The aims of this project are not, however, to detail those challenges. In part, that is because other pieces of work have been undertaken or are underway that are seeking to describe and evidence those challenges, and to influence the way in which they might be redressed. (For example, we are carrying out a parallel research project commissioned by the Local Government Association (LGA) to detail the nature of the funding pressures on local area’s resources for children and young people with SEND and high needs.) In part, this is because there is also an important role for a complementary piece of work, which takes the current system and its challenges as they are. This project seeks to consider what partners in local areas can do at the level of the local system to establish and sustain effective practice in identifying needs, providing support, using existing resources to best effect, and achieving the best outcomes for children and young people with SEND. In much of our work on SEND and inclusion, we often find local areas contending with a similar set of challenges. Furthermore, in many of the local areas with whom we have work, we have come across effective initiatives and projects to address those challenges. Often, however, there are few opportunities for leaders from local areas to come together to share promising approaches to addressing common challenges.

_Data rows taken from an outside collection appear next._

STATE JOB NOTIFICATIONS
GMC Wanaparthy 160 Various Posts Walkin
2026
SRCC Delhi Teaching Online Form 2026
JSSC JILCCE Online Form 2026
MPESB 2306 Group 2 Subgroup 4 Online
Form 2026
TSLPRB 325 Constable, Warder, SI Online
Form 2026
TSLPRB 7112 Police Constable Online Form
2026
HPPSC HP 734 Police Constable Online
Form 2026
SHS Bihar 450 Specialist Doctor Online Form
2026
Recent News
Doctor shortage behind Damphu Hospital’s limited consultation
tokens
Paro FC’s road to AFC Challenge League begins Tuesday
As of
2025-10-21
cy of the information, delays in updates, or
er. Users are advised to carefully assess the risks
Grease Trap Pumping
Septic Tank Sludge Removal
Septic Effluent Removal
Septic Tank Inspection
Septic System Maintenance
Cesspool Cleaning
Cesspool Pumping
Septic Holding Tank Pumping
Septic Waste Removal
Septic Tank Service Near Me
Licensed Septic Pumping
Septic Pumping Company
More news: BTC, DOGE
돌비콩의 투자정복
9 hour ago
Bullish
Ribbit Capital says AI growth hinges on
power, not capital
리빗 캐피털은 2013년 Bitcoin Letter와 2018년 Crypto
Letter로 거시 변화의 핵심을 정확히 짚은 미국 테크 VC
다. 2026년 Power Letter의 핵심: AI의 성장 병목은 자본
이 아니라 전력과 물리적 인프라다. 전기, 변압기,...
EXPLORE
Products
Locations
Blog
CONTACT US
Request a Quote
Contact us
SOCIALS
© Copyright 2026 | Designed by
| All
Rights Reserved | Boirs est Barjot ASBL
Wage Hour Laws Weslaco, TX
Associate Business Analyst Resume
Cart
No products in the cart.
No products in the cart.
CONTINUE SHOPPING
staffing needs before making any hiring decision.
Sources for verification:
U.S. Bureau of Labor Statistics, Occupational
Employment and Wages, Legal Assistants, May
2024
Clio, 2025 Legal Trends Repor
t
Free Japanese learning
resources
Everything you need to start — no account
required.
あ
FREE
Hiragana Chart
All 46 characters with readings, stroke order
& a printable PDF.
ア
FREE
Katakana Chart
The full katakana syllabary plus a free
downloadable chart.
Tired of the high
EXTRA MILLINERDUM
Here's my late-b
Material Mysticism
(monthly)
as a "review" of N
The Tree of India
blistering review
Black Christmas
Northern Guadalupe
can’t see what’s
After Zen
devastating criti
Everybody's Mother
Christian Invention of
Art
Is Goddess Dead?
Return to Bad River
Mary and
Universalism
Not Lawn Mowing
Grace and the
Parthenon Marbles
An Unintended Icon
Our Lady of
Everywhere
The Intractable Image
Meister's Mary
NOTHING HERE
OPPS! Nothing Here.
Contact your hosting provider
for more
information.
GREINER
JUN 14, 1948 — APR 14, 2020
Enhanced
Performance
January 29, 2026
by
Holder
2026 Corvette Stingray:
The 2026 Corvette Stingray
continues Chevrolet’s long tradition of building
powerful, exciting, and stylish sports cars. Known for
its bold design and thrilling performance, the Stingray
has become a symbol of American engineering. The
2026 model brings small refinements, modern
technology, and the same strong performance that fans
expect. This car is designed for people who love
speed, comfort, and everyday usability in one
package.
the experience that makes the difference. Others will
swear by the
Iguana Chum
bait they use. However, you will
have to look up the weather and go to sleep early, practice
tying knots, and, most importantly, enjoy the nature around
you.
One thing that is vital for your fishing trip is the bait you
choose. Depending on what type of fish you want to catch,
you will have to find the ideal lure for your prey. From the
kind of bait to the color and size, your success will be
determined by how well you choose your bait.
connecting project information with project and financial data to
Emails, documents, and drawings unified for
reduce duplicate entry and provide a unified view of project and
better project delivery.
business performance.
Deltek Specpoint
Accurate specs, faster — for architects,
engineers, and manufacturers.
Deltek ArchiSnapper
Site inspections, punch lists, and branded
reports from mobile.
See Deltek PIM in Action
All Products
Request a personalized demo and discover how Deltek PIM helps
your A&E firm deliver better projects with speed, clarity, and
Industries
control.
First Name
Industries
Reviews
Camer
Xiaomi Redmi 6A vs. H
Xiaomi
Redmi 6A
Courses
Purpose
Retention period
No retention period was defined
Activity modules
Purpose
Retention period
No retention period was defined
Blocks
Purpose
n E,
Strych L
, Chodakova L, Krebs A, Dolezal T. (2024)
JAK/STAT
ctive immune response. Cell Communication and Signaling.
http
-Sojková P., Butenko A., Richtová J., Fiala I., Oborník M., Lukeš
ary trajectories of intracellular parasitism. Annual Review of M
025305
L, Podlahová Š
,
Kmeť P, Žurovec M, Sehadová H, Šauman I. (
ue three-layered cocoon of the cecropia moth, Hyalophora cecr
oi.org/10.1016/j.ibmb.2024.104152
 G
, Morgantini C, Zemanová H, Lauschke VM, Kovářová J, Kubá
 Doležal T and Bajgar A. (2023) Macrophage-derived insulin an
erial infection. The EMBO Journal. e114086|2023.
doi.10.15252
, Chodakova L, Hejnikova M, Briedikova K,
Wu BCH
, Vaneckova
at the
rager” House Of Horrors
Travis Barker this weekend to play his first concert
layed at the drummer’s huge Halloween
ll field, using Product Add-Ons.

For this reason, the LGA commissioned Isos Partnership to undertake a project to work with local councils and their partners to:
a. draw together what partners in local areas have done to develop and sustain effective, system-level approaches to supporting young people with SEND;
b. from these approaches, distil some key practical messages that could be used by partners in local areas across the country, adapted to their local circumstances and priorities; and
c. share, develop and refine these key messages formatively and iteratively through co-productive discussions with leaders from local areas across the country.